Travel with little luggage. Travel, but know at every moment that there is no real place for the traveler to stay. Don't spend a lot of time organizing your belongings, don't carry unnecessary items on your travels. Packaging ages you.
It's the little side tasks of life that age me the most. The fluff, the unnecessary complications of everyday rituals, the annoyance felt over torn buttons, the worry of letters not sent on time, packing on the go. Not only does one age dramatically, with swaying white curls and calcified veins, no. People grow old prematurely even if the laundry doesn't fit in your laundry a week later, even though a week ago, it still fit splendidly when it was ironed. Travel easy like birds. This way you can go further and stay young.
One day everything must be accounted for. But about everything. This is inevitable. And no matter how you pay it: what you did wrong, what you owe, what you were a coward for, what you are guilty of, you will give an account for all of this one day. Therefore strengthen your soul no matter what: for you are not without sin. And if they take me to the stake, know: I am innocent, but I am also guilty. And account voluntarily, earlier than they demand: you act wisely in this way, and people will respect you more if you do this. Don't delay the settlement. What can you hope for? You are human, therefore you are guilty.

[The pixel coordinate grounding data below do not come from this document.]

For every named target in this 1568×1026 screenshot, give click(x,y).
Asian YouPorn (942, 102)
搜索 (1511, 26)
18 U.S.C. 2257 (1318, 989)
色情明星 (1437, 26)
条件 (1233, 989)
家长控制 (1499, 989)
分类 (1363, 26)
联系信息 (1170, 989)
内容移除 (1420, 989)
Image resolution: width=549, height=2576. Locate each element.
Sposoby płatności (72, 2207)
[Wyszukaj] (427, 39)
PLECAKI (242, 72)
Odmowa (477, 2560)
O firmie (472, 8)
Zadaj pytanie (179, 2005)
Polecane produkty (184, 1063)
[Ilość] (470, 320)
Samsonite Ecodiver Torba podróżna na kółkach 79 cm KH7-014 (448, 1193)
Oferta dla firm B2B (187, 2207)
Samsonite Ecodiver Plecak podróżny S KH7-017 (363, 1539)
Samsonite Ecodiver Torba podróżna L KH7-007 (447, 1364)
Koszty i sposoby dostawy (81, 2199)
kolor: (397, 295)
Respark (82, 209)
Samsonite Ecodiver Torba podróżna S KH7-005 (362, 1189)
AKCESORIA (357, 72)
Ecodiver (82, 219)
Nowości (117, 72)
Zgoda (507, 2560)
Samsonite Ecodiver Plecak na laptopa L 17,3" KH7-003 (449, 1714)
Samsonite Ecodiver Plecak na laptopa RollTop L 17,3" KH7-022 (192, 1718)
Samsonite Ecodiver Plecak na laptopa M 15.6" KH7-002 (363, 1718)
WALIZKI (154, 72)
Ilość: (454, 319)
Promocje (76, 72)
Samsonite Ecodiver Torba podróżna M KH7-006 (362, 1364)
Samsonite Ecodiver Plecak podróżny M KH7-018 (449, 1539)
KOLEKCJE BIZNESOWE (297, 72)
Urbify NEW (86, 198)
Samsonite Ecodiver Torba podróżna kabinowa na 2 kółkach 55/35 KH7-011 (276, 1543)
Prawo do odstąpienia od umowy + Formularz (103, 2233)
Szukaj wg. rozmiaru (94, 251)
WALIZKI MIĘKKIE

I have experienced that finely grated raw carrots sprinkled with lemon juice are not only a refreshing dish, but also calm the nerves, especially the eye nerves. I have heard - I have not experienced this personally - that one of the components of raw carrots, carotene, definitely strengthens the optic nerves, and sometimes also prevents blinding processes, and removes incipient cataracts. This is possible, but not certain. What is certain is that raw, grated carrots watered with lemon juice, which can be eaten during a meal or instead of a salad, strengthens the body, refreshes, and has something useful and healing in it. It's also certain that it doesn't hurt. I can also recommend unpeeled apples - if it's the season, one every day - and plenty of lemon and orange juice. I noticed that in years when I consumed plenty of raw carrots, lemon and orange juice at the end of winter, every day, I did not get colds or infectious diseases.